Finanzen / Bilanzen

Sibanye-Stillwater prices an oversubscribed US$500 million 6.25% Senior Notes offering

Sibanye-Stillwater (tickers JSE: SSW and NYSE: SBSW) is pleased to announce that it has priced a new oversubscribed US$500 million senior notes offering due 2031 (the “2031 Notes”) (the “Offering”). The 2031 Notes will be issued through the Group’s wholly owned subsidiary, Sibanye-Stillwater UK Financing Plc, as a single tranche of US$500 million, maturing in five and a half years (non-call two) at a 6.25 per cent per annum coupon. The Offering is subject to customary closing conditions, and settlement is expected to occur on or around 15 May 2026.

The Offering forms part of the Group’s previously announced capital management measures to reduce gross debt by repurchasing outstanding debt securities. The net proceeds of the 2031 Notes, together with the Group’s cash reserves, will be used to purchase existing notes issued by the Group’s wholly owned subsidiary, Stillwater Mining Company. On 6 May 2026, Sibanye-Stillwater commenced, through Stillwater Mining Company, offers to purchase for cash (i) any and all of the outstanding US$675 million senior notes due November 2026 (the “2026 Notes”), with any remaining amount expected to be settled in cash by the Group, and (ii) up to US$75 million of the outstanding US$525 million senior notes due 2029 (the “2029 Notes”, and together with the 2026 Notes, the “Existing Notes”). The successful repurchase of the Existing Notes by Stillwater Mining Company could result in an overall reduction in Group gross debt of up to US$250 million.

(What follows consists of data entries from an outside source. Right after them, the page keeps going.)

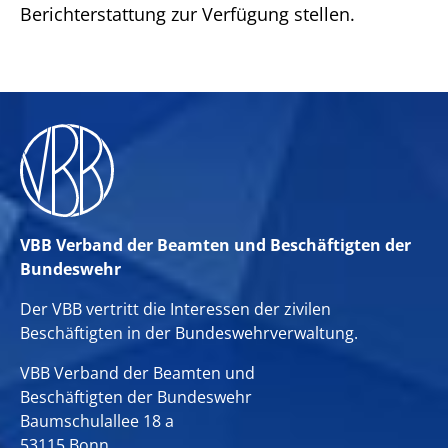
Berichterstattung zur Verfügung stellen.
VBB Verband der Beamten und Beschäftigten der
Bundeswehr
Der VBB vertritt die Interessen der zivilen
Beschäftigten in der Bundeswehrverwaltung.
VBB Verband der Beamten und
Beschäftigten der Bundeswehr
Baumschulallee 18 a
53115 Bonn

CEO Richard Stewart commented: “We are pleased with the strong demand reflected in the more than five times oversubscription for the bond offering, which demonstrates investor confidence in Sibanye-Stillwater, its strategy and the quality and resilience of our portfolio. Today’s transaction marks another important step in strengthening our balance sheet, extending our debt maturity profile, and enhancing our financial flexibility. These actions are fully aligned with our disciplined capital allocation framework, which includes, amongst others, a target of reducing gross debt by approximately 50% over the next two to three years.  Importantly, strengthening and improving the flexibility of our balance sheet, combined with optimising margins from our operations, strongly positions us to continue delivering on our strategy, including investing in organic value accretive growth and positioning the company to deliver future-facing metals that support the evolving energy landscape.”

About Sibanye-Stillwater

Sibanye-Stillwater is a global mining and metals processing group with a diverse portfolio of operations, projects and investments across five continents. The Group is also one of the foremost global recyclers of a suite of metals and has interests in leading secondary mining operations.

Sibanye-Stillwater is one of the largest producers and refiners of platinum group metals (PGMs: platinum, palladium, rhodium, iridium and ruthenium) and is a top-tier gold producer. It also produces nickel, chrome, copper, silver, cobalt and zinc. The Group has also diversified into mining and processing battery metals and has increased its presence in the circular economy by expanding its recycling and secondary-mining exposure globally. For more information, see www.sibanyestillwater.com.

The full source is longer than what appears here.